Abusive Parents: A defendant charged with kidnapping claimed the kid's parents were that. It didn't help the parents the boy ran away before the trial and the defendant's lawyer brought up evidence they had previously hid an injury the kid suffered to avoid rumors.
A Fool for a Client: Wayne Callison represents himself and does quite well the first time, winning an acquittal. The second time around, he's convicted, though that's only because Stark framed him. He also represents himself at his appeal, but loses. It turns he knows this, and it's just a ploy to get into the courthouse, where he can escape.
Jessica: You know, I remember my first jury trial. I was up against a pretty decent attorney. Kind of pompous and arrogant, but he knew how nervous I was. So he called me while the jury was out.
Stark: Probably wanted to hit on you.
Jessica: Actually, I think that's the one time you didn't hit on me.
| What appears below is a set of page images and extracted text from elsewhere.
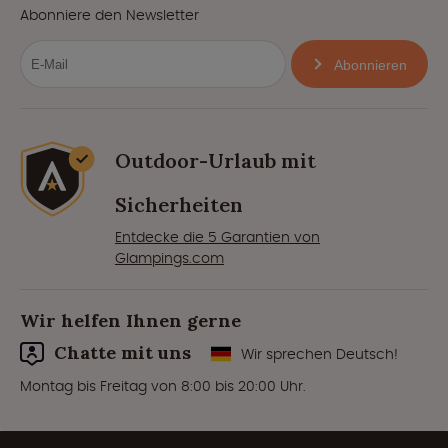
Abonniere den Newsletter
Abonnieren
Outdoor-Urlaub mit
Sicherheiten
Entdecke die 5 Garantien von
Glampings.com
Wir helfen Ihnen gerne
Chatte mit uns
Wir sprechen Deutsch!
Montag bis Freitag von 8:00 bis 20:00 Uhr.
You told me that at the end of the day, you put your best cards on the table, then you put it in the jury's hands and you let it go.
The Bad Guy Wins: Wayne Callison got away with murdering five women and driving a witness into suicide. For a while.
Batman Gambit: Stark runs a doozy to get Wayne Callison, making sure no one else in the prosecutor's office knows about it and there is no evidence to prove it.
Bittersweet Ending: In "In the Grasp", the main perpetrators are convicted, but the guy who stood watch for them not only gets off scot free, but comes out looking like the hero.
Bratty Teenage Daughter: Julie, who gets brattier as the show goes on (getting arrested for a DUI, cheating on a test and nearly being thrown out of school, hanging out with the wrong crowd and dating a boy with a substance abuse problem), although this is Truth in Television-teenagers don't exactly make the smartest choices. What makes her truly bratty is how she seems to lash out at and blame her father for all her problems.
Stark: I'm not a big one for loose ends, Wayne. There's not a single scrap of paper, not one e-mail to confirm what I just told you. Hanna Morton's remains have been cremated. None of my lawyers knows a thing. And the people who do aren't saying a word. All that's left... are the raving of a convicted psychopath.
Contrived Coincidence: Stark's plan to get Wayne Callison hits a snag when his team finds another viable suspect, a troubled man who was in love with the victim. It hinders things, but not completely.
Stark: The victim's own private stalker? What are the odds?
Good Lawyers, Good Clients: Whenever Stark finds out that he's prosecuting an innocent person, he stops until the police can find a more likely candidate.
Hello, Attorney!: Pretty much everyone at the DA's office. Except Issac, who is an investigator.
Heroic BSOD: Shark has one in the series opener after a wife beater he got off murdered said wife a few days later. The worst part is that the wife had whispered "You've probably saved my life" into Shark's ear just after the trial... It's what turns him into The Atoner.
Wayne Callison: Sebastian, we're not so different... you and I.
Stark: Let's just say I learned to channel my obsession in a more positive direction.
Off on a Technicality: A member of the staff team influenced the jury and it saved the sympathetic defendant.
In a darker case, Wayne Callison got away with killing five women because the key witness' testimony against him had to be disregarded on the grounds that he wasn't able to cross-examine her. The reason he couldn't was the fact she was Driven to Suicide by him. And that was something he got away with on another technicality.
Old Cop, Young Cop: In one of Sebastian Stark's cases as a prosecutor, the defendant was a cop charged with killing a criminal's cousin. The cop had a problem with the criminal and accidentally killed the cousin. The cop was the old cop of the trope and the young one was testifying against him. The ex-cop working as a liaison between Stark's office and the LAPD commented on how odd it was that the young cop was testifying against the old one since cops usually take the heat for one another. Then it clicked on Stark that the old cop was Taking the Heat for the young one. The young one had heard stories about the criminal and decided to take justice into his own hands. Stark made a deal where he'd allow the old cop to take the heat if the young one agreed to leave the force forever.